» **Goal of the exercise**
In the entries that follow, find each line with the word "pages" and copy it.

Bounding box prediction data

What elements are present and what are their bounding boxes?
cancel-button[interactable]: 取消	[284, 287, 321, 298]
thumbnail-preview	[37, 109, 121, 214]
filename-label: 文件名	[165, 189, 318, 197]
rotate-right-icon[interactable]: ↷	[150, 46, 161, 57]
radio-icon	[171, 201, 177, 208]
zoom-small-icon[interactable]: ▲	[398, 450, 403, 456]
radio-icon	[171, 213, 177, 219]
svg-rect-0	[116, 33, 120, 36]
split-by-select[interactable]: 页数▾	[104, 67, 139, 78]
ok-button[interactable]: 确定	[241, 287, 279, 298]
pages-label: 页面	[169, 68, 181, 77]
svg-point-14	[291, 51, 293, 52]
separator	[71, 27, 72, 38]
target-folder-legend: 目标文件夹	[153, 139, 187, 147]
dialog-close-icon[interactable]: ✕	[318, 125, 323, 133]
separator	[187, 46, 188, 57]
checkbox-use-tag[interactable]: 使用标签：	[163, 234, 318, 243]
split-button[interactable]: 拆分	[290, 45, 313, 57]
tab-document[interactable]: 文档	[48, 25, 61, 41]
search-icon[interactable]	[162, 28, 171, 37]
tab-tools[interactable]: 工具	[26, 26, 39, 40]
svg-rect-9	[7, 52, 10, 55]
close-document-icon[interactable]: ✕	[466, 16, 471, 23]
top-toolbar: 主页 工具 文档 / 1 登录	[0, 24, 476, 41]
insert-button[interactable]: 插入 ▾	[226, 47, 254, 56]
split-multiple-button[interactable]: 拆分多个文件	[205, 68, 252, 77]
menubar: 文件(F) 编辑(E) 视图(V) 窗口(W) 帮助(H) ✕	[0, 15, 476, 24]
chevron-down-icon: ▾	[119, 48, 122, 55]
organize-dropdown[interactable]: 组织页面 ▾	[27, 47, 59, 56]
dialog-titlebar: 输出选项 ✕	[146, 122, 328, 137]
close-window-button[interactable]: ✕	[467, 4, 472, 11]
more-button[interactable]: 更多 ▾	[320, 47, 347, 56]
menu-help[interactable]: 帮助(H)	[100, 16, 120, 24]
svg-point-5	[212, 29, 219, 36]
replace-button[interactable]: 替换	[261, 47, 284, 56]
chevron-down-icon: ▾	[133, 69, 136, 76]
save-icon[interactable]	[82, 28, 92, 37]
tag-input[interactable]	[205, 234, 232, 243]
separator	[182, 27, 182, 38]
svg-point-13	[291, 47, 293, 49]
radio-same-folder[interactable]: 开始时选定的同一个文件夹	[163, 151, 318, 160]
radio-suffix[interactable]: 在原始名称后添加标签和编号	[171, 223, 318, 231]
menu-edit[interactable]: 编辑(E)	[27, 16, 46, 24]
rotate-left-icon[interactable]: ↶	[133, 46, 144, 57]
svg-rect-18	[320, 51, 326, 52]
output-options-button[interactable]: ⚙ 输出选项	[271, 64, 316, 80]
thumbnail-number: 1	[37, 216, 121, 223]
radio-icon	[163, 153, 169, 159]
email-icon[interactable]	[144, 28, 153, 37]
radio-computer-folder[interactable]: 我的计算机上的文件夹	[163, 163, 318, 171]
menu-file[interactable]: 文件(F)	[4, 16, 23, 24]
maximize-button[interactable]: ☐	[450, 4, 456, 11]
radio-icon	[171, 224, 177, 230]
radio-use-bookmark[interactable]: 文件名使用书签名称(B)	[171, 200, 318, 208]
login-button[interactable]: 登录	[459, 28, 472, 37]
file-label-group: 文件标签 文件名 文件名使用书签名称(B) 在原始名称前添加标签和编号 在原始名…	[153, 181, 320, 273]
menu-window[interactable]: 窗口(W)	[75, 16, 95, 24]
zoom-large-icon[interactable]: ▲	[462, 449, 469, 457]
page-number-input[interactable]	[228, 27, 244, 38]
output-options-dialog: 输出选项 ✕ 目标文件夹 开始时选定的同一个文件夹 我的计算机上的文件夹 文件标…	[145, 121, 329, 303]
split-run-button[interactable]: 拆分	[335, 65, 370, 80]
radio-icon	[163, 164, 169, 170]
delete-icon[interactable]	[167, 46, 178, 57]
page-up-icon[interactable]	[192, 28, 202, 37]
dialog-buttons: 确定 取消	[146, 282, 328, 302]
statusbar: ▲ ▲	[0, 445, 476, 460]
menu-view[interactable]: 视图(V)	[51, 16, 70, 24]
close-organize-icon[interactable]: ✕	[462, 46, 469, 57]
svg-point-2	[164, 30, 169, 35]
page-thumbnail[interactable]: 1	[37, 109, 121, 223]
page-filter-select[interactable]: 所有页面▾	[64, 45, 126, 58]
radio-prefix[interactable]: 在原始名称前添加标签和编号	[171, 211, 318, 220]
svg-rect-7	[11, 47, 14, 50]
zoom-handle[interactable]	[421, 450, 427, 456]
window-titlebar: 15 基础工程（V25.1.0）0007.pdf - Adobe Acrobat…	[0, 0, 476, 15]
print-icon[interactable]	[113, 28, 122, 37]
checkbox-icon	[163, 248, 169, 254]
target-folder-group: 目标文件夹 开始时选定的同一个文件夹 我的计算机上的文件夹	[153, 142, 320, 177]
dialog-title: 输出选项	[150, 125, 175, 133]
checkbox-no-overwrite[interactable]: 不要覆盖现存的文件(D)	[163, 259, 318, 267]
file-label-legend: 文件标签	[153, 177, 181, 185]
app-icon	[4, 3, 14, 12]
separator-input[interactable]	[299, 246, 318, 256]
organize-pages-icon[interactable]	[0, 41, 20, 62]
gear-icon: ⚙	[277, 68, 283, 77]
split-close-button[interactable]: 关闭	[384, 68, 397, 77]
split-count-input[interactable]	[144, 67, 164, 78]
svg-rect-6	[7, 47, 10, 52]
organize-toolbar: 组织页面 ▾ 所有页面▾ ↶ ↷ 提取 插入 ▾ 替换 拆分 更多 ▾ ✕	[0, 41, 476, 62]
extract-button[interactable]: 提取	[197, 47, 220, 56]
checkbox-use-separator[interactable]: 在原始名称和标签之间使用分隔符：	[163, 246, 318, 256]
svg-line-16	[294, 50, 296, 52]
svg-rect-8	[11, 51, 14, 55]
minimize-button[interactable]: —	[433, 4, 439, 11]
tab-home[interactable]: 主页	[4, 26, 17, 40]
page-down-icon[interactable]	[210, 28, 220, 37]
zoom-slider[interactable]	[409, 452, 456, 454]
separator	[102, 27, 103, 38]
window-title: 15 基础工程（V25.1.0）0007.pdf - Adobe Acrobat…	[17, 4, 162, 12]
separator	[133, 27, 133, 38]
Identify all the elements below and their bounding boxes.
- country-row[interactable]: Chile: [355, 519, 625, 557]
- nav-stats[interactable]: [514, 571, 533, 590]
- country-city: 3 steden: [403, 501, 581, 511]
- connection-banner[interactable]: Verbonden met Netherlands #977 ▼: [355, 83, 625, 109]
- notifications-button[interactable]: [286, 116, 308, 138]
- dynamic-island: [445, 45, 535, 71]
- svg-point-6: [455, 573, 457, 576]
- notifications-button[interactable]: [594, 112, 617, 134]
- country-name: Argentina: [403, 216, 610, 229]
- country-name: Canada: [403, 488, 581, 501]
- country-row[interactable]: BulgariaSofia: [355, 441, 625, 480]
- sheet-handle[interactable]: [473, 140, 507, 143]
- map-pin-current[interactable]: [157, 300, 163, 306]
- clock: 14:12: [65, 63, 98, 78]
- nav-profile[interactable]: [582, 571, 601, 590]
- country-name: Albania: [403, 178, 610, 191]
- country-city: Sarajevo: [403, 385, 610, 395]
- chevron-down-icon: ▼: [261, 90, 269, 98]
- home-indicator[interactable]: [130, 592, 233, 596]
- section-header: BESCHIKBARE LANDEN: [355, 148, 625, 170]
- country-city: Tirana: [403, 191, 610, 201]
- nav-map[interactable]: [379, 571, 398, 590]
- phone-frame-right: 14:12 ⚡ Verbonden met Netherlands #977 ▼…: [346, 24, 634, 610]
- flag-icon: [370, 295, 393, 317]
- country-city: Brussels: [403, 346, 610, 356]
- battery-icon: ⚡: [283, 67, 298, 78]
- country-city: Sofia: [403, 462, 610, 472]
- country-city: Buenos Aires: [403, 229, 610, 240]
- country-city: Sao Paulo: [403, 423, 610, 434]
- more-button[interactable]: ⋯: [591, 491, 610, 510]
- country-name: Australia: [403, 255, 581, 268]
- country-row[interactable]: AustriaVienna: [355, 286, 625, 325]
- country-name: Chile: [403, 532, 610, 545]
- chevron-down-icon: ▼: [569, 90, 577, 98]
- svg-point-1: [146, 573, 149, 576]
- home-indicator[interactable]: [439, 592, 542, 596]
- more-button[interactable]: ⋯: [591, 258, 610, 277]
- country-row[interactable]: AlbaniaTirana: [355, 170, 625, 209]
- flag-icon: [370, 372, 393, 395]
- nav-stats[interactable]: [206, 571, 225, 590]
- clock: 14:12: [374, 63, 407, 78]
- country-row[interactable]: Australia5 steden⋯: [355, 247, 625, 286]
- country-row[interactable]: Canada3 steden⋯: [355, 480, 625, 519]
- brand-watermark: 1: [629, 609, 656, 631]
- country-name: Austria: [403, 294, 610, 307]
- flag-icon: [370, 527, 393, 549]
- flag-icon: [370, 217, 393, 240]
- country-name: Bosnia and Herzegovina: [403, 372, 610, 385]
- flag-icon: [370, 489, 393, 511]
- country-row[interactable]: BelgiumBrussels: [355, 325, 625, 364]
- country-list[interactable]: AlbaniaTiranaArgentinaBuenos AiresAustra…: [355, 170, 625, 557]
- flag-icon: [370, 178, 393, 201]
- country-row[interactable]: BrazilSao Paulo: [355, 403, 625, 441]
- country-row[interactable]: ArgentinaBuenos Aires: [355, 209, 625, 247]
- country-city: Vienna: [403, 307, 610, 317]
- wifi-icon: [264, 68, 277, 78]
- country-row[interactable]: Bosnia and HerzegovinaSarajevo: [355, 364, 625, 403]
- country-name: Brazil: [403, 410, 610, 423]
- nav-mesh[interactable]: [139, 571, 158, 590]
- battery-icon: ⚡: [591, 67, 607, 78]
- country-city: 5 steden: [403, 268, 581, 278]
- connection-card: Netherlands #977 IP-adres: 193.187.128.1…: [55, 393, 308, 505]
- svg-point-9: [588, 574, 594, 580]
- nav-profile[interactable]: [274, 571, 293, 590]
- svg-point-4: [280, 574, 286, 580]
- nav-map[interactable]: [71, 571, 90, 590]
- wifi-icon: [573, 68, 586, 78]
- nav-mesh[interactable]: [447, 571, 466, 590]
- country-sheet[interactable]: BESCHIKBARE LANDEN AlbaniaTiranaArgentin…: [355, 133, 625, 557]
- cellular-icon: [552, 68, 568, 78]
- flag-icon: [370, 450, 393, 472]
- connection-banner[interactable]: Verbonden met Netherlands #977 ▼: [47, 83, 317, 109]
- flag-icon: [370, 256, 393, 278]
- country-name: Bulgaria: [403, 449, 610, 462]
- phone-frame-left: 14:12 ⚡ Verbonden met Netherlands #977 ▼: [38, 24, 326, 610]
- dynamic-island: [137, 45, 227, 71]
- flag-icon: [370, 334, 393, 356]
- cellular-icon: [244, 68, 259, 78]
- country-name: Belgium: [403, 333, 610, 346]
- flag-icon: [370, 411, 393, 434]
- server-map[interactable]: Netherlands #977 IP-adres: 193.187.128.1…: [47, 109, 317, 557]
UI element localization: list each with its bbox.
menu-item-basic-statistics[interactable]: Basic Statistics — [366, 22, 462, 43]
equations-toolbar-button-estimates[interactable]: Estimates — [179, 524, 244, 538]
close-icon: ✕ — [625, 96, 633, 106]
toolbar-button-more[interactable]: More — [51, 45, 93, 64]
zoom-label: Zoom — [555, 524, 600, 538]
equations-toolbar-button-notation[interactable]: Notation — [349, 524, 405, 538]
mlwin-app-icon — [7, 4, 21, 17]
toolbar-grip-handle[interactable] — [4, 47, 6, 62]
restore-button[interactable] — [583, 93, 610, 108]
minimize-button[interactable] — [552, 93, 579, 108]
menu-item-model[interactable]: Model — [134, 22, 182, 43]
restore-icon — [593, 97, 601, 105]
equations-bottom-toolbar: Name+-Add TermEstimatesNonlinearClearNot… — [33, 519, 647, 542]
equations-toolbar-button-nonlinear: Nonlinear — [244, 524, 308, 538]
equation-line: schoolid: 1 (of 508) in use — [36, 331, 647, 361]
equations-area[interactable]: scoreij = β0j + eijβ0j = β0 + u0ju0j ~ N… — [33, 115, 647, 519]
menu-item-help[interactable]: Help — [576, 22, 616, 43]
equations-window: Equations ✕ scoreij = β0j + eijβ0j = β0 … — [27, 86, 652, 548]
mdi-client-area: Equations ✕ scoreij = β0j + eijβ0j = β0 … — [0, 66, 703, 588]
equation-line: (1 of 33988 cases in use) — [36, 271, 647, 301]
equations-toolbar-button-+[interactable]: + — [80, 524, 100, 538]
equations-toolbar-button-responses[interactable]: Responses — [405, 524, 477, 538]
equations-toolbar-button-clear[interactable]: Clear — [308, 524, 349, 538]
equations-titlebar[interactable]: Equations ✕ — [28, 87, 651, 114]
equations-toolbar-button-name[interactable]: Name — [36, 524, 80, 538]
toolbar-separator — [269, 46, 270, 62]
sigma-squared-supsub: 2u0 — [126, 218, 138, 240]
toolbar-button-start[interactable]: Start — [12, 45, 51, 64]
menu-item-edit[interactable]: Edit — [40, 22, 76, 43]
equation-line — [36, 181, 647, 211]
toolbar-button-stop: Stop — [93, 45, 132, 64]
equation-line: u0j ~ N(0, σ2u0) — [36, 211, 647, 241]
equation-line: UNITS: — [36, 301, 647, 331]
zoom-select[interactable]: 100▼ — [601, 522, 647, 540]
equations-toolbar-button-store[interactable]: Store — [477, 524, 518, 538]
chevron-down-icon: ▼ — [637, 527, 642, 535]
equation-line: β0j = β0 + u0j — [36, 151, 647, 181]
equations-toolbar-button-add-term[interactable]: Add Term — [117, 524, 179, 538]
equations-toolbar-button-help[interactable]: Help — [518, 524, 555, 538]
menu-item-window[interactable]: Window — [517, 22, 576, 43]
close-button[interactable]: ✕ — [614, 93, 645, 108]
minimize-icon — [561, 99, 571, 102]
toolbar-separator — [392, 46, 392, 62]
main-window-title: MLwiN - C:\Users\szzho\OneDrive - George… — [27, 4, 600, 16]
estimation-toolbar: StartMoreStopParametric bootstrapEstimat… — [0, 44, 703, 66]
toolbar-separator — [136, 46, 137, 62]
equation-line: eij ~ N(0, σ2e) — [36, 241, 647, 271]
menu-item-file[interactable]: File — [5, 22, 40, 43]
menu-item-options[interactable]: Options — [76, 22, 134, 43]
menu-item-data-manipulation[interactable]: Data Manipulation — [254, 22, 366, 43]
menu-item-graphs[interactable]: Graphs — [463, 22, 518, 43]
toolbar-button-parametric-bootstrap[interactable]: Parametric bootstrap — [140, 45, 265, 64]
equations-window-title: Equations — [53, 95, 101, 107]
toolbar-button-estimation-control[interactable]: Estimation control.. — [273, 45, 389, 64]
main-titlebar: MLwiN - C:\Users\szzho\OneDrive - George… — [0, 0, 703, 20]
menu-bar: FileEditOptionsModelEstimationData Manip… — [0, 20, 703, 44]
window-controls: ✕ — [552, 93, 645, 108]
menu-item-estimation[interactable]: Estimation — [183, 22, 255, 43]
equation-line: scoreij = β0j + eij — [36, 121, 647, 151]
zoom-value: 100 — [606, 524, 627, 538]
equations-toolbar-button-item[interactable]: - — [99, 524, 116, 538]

» **Final answer**
pages-label: 页面	[169, 68, 181, 77]
organize-pages-icon[interactable]	[0, 41, 20, 62]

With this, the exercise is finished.